:: RECORDS SUPPLIED ::

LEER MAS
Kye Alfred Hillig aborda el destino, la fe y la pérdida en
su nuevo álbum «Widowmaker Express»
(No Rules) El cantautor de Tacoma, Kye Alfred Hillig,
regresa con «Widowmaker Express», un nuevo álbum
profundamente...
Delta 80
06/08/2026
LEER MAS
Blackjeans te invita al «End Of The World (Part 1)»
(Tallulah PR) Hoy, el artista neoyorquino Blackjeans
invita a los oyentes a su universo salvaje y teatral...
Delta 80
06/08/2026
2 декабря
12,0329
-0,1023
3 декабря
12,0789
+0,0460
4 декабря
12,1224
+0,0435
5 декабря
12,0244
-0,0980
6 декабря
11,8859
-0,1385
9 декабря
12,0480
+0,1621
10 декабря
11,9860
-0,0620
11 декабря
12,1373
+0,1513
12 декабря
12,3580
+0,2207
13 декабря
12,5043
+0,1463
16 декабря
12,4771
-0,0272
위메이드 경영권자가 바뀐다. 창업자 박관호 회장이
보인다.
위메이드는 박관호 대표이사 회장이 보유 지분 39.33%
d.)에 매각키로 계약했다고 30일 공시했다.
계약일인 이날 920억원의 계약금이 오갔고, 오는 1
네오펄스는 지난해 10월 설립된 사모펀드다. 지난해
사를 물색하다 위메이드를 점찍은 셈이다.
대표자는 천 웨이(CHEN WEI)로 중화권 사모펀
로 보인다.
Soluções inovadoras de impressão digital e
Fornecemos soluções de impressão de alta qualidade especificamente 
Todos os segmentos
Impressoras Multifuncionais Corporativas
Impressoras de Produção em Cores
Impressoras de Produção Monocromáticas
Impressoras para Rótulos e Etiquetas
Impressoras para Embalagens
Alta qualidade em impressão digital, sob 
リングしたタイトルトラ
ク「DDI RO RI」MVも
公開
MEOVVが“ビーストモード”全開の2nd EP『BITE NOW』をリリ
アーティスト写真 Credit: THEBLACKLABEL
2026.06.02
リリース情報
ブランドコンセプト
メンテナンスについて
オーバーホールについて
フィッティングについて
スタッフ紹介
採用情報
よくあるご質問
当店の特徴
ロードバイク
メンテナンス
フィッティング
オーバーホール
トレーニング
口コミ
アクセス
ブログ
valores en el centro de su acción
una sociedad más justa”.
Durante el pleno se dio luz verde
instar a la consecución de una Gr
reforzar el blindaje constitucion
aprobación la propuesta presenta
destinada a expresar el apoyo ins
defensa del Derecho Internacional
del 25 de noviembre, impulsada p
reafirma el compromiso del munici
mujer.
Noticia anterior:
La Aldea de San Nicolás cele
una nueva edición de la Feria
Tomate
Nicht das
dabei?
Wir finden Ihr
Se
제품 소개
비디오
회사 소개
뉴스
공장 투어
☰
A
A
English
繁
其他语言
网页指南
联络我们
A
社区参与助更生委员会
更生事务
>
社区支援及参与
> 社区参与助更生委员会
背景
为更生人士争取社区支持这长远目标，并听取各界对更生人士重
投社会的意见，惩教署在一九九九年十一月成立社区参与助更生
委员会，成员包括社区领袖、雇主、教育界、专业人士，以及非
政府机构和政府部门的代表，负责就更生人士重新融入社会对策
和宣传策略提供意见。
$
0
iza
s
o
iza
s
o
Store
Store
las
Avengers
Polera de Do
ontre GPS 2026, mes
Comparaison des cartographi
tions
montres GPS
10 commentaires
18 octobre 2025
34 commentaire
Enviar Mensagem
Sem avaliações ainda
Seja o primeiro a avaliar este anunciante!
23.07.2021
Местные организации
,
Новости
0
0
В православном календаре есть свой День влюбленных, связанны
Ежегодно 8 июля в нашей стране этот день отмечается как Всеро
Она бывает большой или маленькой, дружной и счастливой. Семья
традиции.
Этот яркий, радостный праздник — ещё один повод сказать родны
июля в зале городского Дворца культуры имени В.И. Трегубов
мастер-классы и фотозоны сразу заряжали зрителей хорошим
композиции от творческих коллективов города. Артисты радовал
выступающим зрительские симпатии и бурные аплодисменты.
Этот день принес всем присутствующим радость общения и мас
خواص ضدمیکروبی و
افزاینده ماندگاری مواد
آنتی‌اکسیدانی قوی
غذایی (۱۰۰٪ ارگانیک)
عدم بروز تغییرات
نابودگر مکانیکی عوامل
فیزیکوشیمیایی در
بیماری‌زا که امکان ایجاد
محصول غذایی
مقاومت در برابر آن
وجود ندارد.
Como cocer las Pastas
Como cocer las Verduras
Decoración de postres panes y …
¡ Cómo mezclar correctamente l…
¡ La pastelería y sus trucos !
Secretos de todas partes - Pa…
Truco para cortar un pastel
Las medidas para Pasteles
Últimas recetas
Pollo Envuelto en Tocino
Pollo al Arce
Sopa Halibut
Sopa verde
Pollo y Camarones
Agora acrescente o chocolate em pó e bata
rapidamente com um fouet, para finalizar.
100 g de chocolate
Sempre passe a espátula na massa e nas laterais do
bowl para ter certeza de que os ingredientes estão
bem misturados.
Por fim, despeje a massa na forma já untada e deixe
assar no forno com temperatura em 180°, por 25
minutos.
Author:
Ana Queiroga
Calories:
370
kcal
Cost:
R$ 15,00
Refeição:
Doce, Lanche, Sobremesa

:::

**WORK TASK:** Say how many lines in the data hold the string "Express", and write nothing else.

**RESULT OF THE EXERCISE:** 2